The output should be every line below, retyped exactly, with no images.

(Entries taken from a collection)
* * * *

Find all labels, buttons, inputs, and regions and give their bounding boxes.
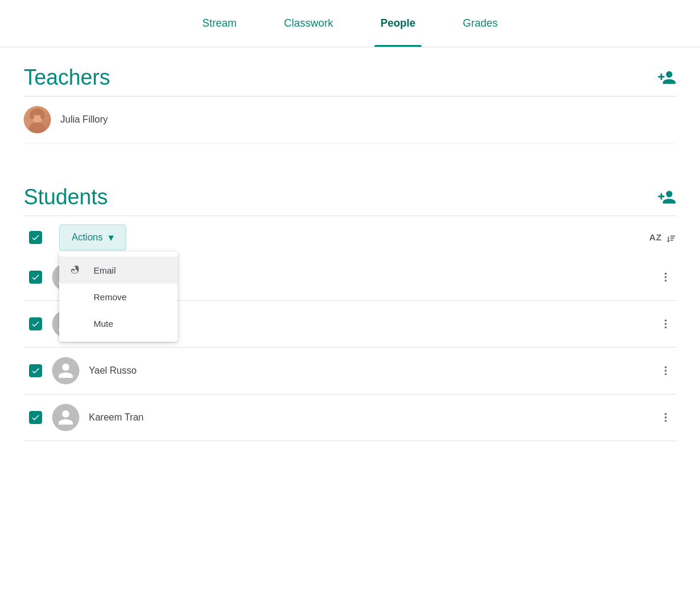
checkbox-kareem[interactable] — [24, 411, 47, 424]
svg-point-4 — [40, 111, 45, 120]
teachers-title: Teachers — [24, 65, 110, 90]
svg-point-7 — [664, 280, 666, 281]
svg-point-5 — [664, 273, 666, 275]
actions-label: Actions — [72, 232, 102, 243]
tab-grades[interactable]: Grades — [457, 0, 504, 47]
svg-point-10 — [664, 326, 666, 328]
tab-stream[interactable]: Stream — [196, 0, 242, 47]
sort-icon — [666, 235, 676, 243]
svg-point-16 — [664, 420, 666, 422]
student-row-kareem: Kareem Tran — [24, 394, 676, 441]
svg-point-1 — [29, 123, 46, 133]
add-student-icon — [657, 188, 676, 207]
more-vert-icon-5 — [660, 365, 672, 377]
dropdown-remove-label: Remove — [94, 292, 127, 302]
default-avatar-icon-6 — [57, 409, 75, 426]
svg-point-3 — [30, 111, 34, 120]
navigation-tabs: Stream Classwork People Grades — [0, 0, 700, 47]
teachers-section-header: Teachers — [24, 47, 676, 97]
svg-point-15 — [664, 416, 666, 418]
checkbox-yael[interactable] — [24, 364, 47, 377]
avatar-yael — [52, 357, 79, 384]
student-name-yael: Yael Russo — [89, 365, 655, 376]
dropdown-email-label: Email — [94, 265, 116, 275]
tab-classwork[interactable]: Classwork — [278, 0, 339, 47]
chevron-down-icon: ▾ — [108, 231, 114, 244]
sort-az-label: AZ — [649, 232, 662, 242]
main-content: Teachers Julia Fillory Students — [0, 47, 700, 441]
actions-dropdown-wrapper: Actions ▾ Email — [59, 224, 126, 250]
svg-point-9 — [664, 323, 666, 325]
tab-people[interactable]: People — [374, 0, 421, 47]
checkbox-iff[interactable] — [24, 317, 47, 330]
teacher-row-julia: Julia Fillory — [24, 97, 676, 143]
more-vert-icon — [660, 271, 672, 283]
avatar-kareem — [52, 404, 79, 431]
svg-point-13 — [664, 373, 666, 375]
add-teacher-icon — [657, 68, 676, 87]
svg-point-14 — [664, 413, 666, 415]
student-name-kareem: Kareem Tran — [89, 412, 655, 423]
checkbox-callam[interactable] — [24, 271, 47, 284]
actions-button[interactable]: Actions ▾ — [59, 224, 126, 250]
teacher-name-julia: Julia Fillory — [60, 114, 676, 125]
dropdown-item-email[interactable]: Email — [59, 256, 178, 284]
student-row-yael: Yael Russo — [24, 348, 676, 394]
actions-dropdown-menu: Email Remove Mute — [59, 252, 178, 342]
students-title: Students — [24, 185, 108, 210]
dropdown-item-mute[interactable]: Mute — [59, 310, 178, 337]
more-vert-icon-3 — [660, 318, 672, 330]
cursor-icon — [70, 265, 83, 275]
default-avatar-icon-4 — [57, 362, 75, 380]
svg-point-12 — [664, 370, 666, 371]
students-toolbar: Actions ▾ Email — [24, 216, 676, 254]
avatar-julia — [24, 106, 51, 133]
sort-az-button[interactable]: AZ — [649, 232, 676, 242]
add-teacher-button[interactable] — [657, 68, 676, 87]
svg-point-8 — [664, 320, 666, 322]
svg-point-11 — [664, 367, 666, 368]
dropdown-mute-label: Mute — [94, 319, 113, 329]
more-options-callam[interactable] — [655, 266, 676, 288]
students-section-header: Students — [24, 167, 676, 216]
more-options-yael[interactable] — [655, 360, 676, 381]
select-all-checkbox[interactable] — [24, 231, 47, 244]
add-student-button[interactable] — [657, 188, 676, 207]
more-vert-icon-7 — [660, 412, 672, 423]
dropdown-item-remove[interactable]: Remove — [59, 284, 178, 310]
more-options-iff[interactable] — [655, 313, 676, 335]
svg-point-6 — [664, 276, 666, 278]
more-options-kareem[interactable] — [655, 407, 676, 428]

* * * *

ANSWER SPACE —
Find all labels, buttons, inputs, and regions and give their bounding boxes.
checkbox-kareem[interactable] — [24, 411, 47, 424]
svg-point-4 — [40, 111, 45, 120]
teachers-title: Teachers — [24, 65, 110, 90]
svg-point-7 — [664, 280, 666, 281]
svg-point-5 — [664, 273, 666, 275]
actions-label: Actions — [72, 232, 102, 243]
tab-grades[interactable]: Grades — [457, 0, 504, 47]
svg-point-10 — [664, 326, 666, 328]
tab-stream[interactable]: Stream — [196, 0, 242, 47]
sort-icon — [666, 235, 676, 243]
svg-point-16 — [664, 420, 666, 422]
student-row-kareem: Kareem Tran — [24, 394, 676, 441]
svg-point-1 — [29, 123, 46, 133]
add-student-icon — [657, 188, 676, 207]
more-vert-icon-5 — [660, 365, 672, 377]
dropdown-remove-label: Remove — [94, 292, 127, 302]
default-avatar-icon-6 — [57, 409, 75, 426]
svg-point-3 — [30, 111, 34, 120]
navigation-tabs: Stream Classwork People Grades — [0, 0, 700, 47]
teachers-section-header: Teachers — [24, 47, 676, 97]
svg-point-15 — [664, 416, 666, 418]
checkbox-yael[interactable] — [24, 364, 47, 377]
avatar-yael — [52, 357, 79, 384]
student-name-yael: Yael Russo — [89, 365, 655, 376]
dropdown-email-label: Email — [94, 265, 116, 275]
tab-classwork[interactable]: Classwork — [278, 0, 339, 47]
chevron-down-icon: ▾ — [108, 231, 114, 244]
sort-az-label: AZ — [649, 232, 662, 242]
main-content: Teachers Julia Fillory Students — [0, 47, 700, 441]
actions-dropdown-wrapper: Actions ▾ Email — [59, 224, 126, 250]
svg-point-9 — [664, 323, 666, 325]
tab-people[interactable]: People — [374, 0, 421, 47]
checkbox-iff[interactable] — [24, 317, 47, 330]
teacher-row-julia: Julia Fillory — [24, 97, 676, 143]
more-vert-icon — [660, 271, 672, 283]
avatar-kareem — [52, 404, 79, 431]
svg-point-13 — [664, 373, 666, 375]
add-teacher-icon — [657, 68, 676, 87]
svg-point-14 — [664, 413, 666, 415]
student-name-kareem: Kareem Tran — [89, 412, 655, 423]
checkbox-callam[interactable] — [24, 271, 47, 284]
actions-button[interactable]: Actions ▾ — [59, 224, 126, 250]
teacher-name-julia: Julia Fillory — [60, 114, 676, 125]
dropdown-item-email[interactable]: Email — [59, 256, 178, 284]
student-row-yael: Yael Russo — [24, 348, 676, 394]
actions-dropdown-menu: Email Remove Mute — [59, 252, 178, 342]
students-title: Students — [24, 185, 108, 210]
dropdown-item-mute[interactable]: Mute — [59, 310, 178, 337]
more-vert-icon-3 — [660, 318, 672, 330]
cursor-icon — [70, 265, 83, 275]
default-avatar-icon-4 — [57, 362, 75, 380]
svg-point-12 — [664, 370, 666, 371]
students-toolbar: Actions ▾ Email — [24, 216, 676, 254]
avatar-julia — [24, 106, 51, 133]
sort-az-button[interactable]: AZ — [649, 232, 676, 242]
add-teacher-button[interactable] — [657, 68, 676, 87]
svg-point-8 — [664, 320, 666, 322]
svg-point-11 — [664, 367, 666, 368]
dropdown-mute-label: Mute — [94, 319, 113, 329]
more-options-callam[interactable] — [655, 266, 676, 288]
students-section-header: Students — [24, 167, 676, 216]
more-options-yael[interactable] — [655, 360, 676, 381]
select-all-checkbox[interactable] — [24, 231, 47, 244]
add-student-button[interactable] — [657, 188, 676, 207]
more-vert-icon-7 — [660, 412, 672, 423]
dropdown-item-remove[interactable]: Remove — [59, 284, 178, 310]
more-options-iff[interactable] — [655, 313, 676, 335]
svg-point-6 — [664, 276, 666, 278]
more-options-kareem[interactable] — [655, 407, 676, 428]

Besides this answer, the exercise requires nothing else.